DATA PROVIDED Start Marker
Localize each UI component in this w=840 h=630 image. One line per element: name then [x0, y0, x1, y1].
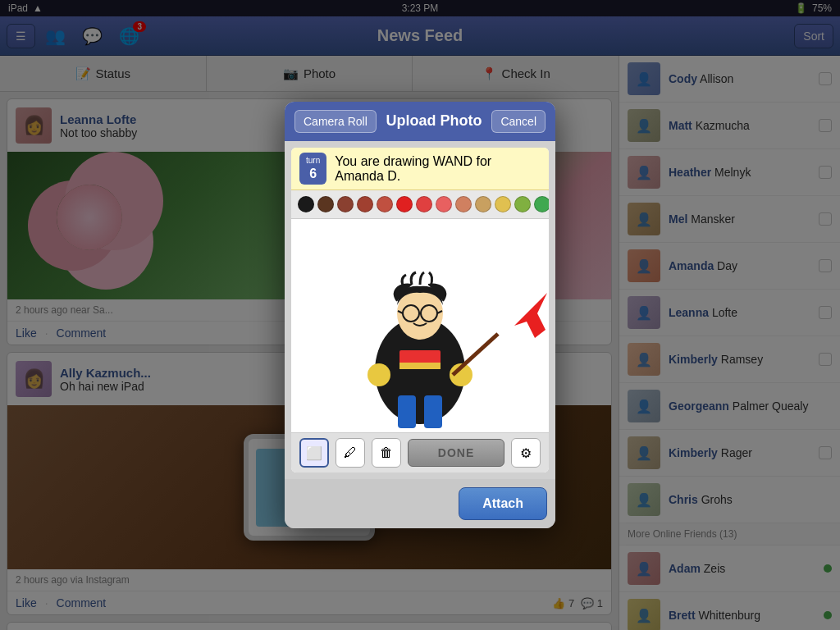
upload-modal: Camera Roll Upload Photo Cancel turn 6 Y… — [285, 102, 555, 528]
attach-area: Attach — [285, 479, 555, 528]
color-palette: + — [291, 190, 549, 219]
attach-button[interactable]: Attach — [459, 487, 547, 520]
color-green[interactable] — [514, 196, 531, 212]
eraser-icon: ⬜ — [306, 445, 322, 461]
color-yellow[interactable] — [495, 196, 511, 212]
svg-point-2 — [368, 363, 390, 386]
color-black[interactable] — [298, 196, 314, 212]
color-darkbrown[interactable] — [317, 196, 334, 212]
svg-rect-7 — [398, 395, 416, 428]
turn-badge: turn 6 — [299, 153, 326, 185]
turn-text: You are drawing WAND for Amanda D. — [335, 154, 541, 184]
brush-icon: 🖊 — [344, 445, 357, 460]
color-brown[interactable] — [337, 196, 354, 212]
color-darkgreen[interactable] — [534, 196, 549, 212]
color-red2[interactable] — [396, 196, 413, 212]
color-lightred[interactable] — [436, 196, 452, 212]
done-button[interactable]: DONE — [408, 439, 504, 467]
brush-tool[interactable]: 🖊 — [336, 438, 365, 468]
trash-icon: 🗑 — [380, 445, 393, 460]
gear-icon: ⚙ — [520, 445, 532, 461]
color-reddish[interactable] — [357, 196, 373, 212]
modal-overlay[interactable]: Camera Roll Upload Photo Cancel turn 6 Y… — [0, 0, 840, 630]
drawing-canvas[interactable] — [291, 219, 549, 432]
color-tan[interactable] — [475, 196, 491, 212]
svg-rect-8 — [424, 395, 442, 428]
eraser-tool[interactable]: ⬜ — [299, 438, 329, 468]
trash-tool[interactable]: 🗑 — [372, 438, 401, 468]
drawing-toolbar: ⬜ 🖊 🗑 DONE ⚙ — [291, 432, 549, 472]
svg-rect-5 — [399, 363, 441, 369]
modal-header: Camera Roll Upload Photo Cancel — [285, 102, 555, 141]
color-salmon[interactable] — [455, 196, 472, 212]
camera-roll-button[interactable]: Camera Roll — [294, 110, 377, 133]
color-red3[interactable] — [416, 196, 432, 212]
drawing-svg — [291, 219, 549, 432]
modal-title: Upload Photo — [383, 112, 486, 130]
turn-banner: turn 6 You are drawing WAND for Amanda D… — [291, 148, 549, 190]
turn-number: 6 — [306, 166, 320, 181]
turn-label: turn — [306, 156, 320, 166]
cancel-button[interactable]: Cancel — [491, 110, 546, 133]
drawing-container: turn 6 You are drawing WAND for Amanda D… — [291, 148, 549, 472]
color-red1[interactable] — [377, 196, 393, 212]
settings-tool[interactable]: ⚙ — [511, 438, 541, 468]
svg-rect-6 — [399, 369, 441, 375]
DATA PROVIDED End Marker
DATA PROVIDED Start Marker
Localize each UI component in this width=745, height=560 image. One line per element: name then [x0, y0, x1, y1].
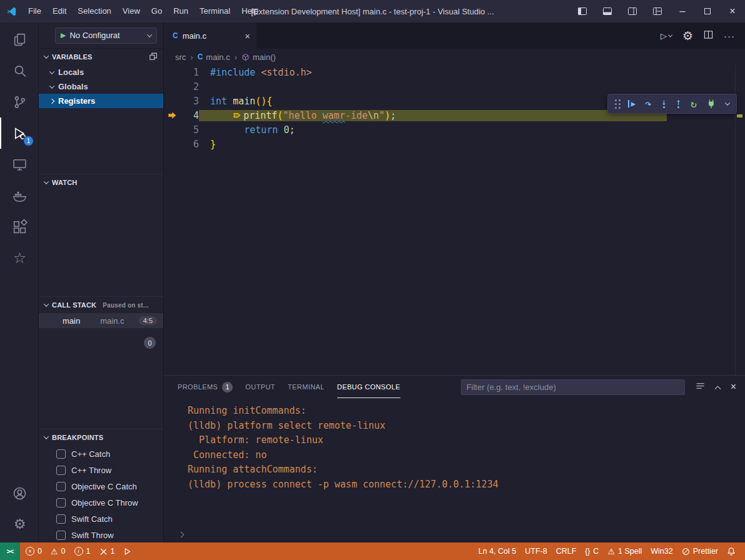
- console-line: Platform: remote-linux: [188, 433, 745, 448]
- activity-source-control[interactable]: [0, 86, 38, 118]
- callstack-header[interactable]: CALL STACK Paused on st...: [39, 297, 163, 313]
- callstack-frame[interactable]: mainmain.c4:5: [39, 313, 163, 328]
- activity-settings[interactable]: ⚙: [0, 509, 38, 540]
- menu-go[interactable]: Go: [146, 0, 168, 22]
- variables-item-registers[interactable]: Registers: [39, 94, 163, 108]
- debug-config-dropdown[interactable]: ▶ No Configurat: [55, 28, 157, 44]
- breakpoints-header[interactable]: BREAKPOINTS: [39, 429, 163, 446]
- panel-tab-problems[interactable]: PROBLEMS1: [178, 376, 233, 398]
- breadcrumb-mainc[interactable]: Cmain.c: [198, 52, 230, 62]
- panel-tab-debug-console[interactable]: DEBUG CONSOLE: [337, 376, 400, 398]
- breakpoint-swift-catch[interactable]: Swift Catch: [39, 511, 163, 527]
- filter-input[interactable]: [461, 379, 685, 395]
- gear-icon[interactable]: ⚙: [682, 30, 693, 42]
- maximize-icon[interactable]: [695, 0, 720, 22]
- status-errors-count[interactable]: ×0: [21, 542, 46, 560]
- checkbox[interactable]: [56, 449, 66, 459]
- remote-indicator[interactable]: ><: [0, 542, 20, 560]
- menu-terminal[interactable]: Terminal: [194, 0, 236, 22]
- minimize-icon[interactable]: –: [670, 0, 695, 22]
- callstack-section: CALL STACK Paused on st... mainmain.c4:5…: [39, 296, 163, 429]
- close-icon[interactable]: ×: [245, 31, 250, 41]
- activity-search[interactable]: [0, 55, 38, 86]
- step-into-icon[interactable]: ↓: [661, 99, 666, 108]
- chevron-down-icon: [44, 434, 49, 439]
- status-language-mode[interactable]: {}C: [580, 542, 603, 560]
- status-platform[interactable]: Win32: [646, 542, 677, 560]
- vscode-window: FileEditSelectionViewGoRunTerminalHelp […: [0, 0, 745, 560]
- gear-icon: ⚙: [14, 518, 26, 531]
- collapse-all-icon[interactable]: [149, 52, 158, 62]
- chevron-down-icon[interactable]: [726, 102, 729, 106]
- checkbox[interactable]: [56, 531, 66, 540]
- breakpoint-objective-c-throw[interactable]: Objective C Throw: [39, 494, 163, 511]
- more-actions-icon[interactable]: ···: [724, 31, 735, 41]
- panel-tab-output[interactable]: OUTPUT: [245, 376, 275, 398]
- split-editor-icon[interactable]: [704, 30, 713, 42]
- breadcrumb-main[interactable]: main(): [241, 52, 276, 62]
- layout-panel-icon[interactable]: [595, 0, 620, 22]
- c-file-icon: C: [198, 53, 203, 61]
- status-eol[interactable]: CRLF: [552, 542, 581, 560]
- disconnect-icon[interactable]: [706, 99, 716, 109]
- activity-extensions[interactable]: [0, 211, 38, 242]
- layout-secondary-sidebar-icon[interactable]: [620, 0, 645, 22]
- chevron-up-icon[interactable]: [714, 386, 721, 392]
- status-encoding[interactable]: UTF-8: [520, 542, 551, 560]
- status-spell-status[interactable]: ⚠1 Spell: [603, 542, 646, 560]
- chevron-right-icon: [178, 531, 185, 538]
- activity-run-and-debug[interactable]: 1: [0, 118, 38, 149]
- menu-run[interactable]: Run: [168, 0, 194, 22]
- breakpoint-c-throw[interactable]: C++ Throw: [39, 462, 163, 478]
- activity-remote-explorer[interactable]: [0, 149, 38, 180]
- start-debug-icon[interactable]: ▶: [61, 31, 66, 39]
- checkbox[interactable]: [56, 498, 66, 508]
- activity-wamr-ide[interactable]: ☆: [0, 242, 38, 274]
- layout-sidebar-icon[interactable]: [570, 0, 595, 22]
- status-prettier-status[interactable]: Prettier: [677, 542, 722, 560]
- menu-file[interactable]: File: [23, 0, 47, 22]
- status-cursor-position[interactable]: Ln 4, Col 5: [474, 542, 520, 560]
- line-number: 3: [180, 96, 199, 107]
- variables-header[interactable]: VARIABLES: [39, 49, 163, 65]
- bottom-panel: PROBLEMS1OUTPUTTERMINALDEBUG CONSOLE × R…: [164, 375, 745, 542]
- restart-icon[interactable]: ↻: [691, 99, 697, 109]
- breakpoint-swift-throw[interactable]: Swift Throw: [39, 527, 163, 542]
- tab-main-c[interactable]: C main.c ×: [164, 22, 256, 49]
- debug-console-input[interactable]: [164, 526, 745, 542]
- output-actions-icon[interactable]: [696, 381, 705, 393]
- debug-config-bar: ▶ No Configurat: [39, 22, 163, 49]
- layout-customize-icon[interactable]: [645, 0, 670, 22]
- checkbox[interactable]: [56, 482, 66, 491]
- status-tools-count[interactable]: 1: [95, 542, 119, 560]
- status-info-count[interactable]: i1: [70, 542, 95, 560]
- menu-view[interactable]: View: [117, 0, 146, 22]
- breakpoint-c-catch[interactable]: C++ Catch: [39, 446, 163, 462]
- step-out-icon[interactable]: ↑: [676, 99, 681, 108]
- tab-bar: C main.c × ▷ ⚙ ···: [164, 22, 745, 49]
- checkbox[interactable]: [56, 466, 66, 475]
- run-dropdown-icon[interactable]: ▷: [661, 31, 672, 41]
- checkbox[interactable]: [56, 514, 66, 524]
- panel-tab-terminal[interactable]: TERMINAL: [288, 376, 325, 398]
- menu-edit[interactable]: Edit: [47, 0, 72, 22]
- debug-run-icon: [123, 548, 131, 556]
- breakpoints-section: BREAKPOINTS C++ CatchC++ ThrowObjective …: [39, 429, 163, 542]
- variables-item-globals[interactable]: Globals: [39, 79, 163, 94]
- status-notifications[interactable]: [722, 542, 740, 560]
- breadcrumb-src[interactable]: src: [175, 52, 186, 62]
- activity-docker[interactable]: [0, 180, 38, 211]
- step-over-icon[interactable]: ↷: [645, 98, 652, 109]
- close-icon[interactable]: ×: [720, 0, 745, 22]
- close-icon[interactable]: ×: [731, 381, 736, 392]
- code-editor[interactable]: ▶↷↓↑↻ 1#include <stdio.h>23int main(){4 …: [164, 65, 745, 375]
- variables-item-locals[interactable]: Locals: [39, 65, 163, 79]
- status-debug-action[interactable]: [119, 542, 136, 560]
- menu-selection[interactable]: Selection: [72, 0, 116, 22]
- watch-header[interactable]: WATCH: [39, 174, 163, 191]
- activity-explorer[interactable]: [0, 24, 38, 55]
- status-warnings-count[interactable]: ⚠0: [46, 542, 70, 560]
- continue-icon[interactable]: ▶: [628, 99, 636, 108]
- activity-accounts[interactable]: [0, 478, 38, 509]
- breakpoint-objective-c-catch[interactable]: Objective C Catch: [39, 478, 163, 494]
DATA PROVIDED End Marker
### EXERCISE
In the records, which lines use the word "drawing"? Report them.

### FINISHED EXERCISE
turn-text: You are drawing WAND for Amanda D. — [335, 154, 541, 184]
drawing-canvas[interactable] — [291, 219, 549, 432]
drawing-toolbar: ⬜ 🖊 🗑 DONE ⚙ — [291, 432, 549, 472]
drawing-svg — [291, 219, 549, 432]
turn-banner: turn 6 You are drawing WAND for Amanda D… — [291, 148, 549, 190]
drawing-container: turn 6 You are drawing WAND for Amanda D… — [291, 148, 549, 472]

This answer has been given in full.